OpenMathLib / OpenBLAS

OpenBLAS is an optimized BLAS library based on GotoBLAS2 1.13 BSD version.
http://www.openblas.net
BSD 3-Clause "New" or "Revised" License
6.39k stars 1.5k forks source link

Cannot build OpenBLAS 0.3.24 on A64FX #4257

Closed antoine-morvan closed 1 year ago

antoine-morvan commented 1 year ago

Hello,

I just tried building OpenBLAS 0.3.24 on A64FX (Fujitsu FX 700), but it fails saying some files are missing.

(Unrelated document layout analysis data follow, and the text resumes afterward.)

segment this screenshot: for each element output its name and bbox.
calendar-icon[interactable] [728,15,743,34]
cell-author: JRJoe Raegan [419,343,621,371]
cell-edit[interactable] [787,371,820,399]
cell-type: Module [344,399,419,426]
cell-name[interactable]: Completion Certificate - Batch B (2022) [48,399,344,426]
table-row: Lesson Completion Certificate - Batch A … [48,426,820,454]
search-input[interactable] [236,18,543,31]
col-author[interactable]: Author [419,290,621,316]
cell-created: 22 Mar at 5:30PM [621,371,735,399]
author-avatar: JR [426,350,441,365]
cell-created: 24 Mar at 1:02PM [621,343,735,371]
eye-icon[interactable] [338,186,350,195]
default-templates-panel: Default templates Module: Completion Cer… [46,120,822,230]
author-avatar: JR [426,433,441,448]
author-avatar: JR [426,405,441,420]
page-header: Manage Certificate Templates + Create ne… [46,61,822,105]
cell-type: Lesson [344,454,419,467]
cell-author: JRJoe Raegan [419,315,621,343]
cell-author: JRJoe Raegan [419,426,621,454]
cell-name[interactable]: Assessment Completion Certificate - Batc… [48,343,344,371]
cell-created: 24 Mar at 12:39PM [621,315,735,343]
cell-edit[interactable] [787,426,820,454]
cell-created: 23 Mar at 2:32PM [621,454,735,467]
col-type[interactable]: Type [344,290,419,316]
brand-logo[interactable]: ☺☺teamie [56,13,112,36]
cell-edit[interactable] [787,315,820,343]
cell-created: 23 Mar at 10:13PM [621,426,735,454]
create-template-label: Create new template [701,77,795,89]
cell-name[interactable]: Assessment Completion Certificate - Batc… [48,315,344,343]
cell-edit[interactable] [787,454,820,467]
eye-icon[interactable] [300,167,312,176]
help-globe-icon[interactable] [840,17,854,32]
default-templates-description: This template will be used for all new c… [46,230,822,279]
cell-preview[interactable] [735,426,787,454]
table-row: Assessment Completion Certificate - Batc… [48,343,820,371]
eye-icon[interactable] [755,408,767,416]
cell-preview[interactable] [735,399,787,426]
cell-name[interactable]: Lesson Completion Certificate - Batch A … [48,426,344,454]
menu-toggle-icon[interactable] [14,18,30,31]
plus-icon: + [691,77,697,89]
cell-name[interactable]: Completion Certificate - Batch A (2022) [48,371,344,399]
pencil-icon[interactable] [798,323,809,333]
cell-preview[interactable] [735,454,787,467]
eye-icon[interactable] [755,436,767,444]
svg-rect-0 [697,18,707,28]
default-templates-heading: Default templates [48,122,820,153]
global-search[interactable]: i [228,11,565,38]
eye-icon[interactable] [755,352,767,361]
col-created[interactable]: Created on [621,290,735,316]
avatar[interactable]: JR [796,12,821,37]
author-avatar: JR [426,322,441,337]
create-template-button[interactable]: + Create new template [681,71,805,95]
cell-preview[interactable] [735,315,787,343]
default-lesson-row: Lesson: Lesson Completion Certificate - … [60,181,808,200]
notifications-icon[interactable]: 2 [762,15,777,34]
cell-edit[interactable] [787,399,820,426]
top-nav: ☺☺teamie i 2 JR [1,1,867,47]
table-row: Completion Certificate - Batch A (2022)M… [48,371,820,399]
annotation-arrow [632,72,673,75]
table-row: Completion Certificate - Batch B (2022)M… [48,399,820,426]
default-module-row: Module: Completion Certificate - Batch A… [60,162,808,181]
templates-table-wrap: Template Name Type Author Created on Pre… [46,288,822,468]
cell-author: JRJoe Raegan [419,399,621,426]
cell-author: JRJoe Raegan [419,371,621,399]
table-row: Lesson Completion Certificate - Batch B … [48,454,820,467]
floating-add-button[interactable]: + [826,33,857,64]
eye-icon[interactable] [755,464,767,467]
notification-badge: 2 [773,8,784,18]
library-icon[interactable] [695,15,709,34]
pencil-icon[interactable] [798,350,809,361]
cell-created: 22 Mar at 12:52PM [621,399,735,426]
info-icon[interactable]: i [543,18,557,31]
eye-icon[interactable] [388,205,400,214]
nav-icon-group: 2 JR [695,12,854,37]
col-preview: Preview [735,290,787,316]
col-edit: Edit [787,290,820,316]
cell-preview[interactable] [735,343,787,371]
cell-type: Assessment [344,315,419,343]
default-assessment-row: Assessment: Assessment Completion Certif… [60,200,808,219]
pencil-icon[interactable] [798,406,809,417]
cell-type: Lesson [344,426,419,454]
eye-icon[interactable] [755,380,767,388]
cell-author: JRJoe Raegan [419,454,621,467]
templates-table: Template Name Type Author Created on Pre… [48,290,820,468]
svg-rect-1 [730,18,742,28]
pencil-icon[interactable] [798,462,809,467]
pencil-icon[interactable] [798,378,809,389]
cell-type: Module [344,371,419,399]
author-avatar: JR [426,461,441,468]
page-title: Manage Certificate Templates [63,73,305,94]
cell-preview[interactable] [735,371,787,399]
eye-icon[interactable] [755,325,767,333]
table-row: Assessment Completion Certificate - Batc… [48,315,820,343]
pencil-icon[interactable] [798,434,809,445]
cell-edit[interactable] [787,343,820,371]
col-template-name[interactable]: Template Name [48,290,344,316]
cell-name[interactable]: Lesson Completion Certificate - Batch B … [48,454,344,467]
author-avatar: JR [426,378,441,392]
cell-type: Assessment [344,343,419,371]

When using the make build process, it fails with :

make[1]: Entering directory '/home_nfs/bmorvana/test/openblastest/OpenBLAS-0.3.24/kernel'
make[1]: *** No rule to make target '../kernel/arm64/sgemm_ncopy_sve_v1.c', needed by 'sgemm_incopy.o'.  Stop.
make[1]: Leaving directory '/home_nfs/bmorvana/test/openblastest/OpenBLAS-0.3.24/kernel'

When using the still experimental CMake build process, I get :

[ 78%] Building C object kernel/CMakeFiles/kernel.dir/CMakeFiles/sgemm_incopy.c.o
cd /home_nfs/bmorvana/test/openblastest/build/kernel && /home_nfs/bmorvana/software/Linux/aarch64/default/gcc-13.2.0/bin/gcc  -I/home_nfs/bmorvana/test/openblastest/OpenBLAS-0.3.24 -I/home_nfs/bmorvana/test/openblastest/build -O3 -ffast-math -mcpu=native  -DHAVE_C11 -fopenmp -DUSE_OPENMP -Wall -march=armv8.2-a+sve -mtune=a64fx -DF_INTERFACE_GFORT -fPIC -DSMP_SERVER -DNO_WARMUP -DMAX_CPU_NUMBER=48 -DMAX_PARALLEL_NUMBER=1 -DMAX_STACK_ALLOC=2048 -DNO_AFFINITY -DVERSION="\"0.3.24\"" -DBUILD_SINGLE -DBUILD_DOUBLE -DBUILD_COMPLEX -DBUILD_COMPLEX16 -O3 -DNDEBUG -MD -MT kernel/CMakeFiles/kernel.dir/CMakeFiles/sgemm_incopy.c.o -MF CMakeFiles/kernel.dir/CMakeFiles/sgemm_incopy.c.o.d -o CMakeFiles/kernel.dir/CMakeFiles/sgemm_incopy.c.o -c /home_nfs/bmorvana/test/openblastest/build/kernel/CMakeFiles/sgemm_incopy.c
/home_nfs/bmorvana/test/openblastest/build/kernel/CMakeFiles/sgemm_incopy.c:8:10: fatal error: /home_nfs/bmorvana/test/openblastest/OpenBLAS-0.3.24/kernel/arm64/sgemm_ncopy_sve_v1.c: No such file or directory
    8 | #include "/home_nfs/bmorvana/test/openblastest/OpenBLAS-0.3.24/kernel/arm64/sgemm_ncopy_sve_v1.c"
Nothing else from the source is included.